Prendiamo l’esempio di Paolo e Francesca, una giovane coppia a passeggio di fronte alle vetrine dei negozi illuminati per le festività natalizie. Francesca vede un copriletto che le sembra interessante, ma a Paolo quel copriletto proprio non piace. Iniziano così a discutere, provando a convincersi vicendevolmente. In men che non si dica, si trovano a litigare sui motivi per cui si sono sposati! Poi, come d’incanto, si accorgono che stanno discutendo da venti minuti. Il tempo è volato. Paolo e Francesca sono stati assorbiti dalla vertigine del conflitto al punto che hanno perso il senso del tempo.
Sotterrare l’ascia dell’homo identicus implica diventare consapevoli di queste dinamiche ed evitare che prendano il sopravvento su di noi.
In alcuni casi, quando ci troviamo in simili occasioni, può essere utile il “metodo SAS” (separare, assimilare, sintetizzare).
In ufficio, Romeo e Giulietto hanno ricevuto l’incarico di preparare la presentazione che il direttore della loro filiale dovrà esporre di fronte al board nazionale. In fase di preparazione della presentazione, però, sorgono contrasti insanabili. Romeo vorrebbe una presentazione essenziale e snella, incentrata su alcune keywords. Giulietto, invece, vorrebbe inserire i dati dei successi conseguiti nell’ultimo semestre. Ogni discussione porta ad un nulla di fatto. A quel punto, Romeo e Giulietto decidono di applicare al loro conflitto il metodo SAS. Hanno dunque tre possibilità.
In primo luogo, possono separare le identità. Concretamente, questo approccio significa che possono realizzare due presentazioni separate da sottoporre al direttore, ammettendo la inconciliabilità delle rispettive posizioni.
In secondo luogo, possono assimilare le identità. Concretamente, questo approccio parte dal riconoscimento che l’ammissione della inconciliabilità delle rispettive posizioni corrisponde di fatto ad una sconfitta. Proprio per questo, è necessario un piccolo sforzo per venirsi incontro. Romeo e Giulietto decidono insieme di inserire una slide, preparata dall’altro, all’interno di ciascuna presentazione. Alla fine, consegneranno al direttore due presentazioni distinte, seppur con qualche livello di integrazione.
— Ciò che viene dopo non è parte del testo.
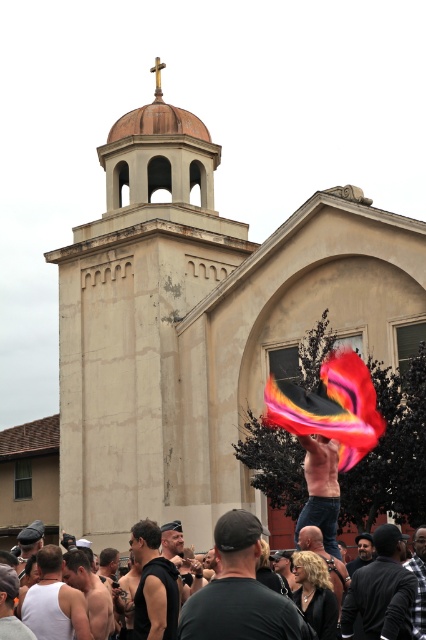 You are a photographer at the event and want to capture both the black leather jacket at center and the shiny black jacket at center in a single frame. Which jacket should you focus on to ensure both are visible without zooming in too much?

The black leather jacket at center has a smaller size compared to shiny black jacket at center. To ensure both are visible without zooming in too much, focus on the shiny black jacket at center since it is larger and will be easier to frame while keeping the smaller black leather jacket at center in the shot.

You are a photographer standing in front of the beige building with the dome roof. You want to take a photo of both the black leather jacket at center and the shiny black jacket at center in the same frame. The camera you are using has a maximum focus range of 2.5 meters. Will both jackets be in focus?

The distance between the black leather jacket at center and shiny black jacket at center is 2.63 meters, which exceeds the camera maximum focus range of 2.5 meters. Therefore, both jackets cannot be in focus at the same time.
In terzo luogo, possono sintetizzare, cioè fare in modo che entrambe le identità possano coesistere. A questo risultato, Romeo e Giulietto arrivano dopo aver interiorizzato che solo dal dialogo effettivo potrà nascere una presentazione di successo, indipendentemente dai suoi contenuti.
Separare, assimilare, sintetizzare: i tre momenti del metodo SAS, a disposizione di tutti noi.
Ricordate: in un conflitto, la cosa importante è evitare che l’homo identicus, che abita dentro di noi, trasformi l’altro in un nemico.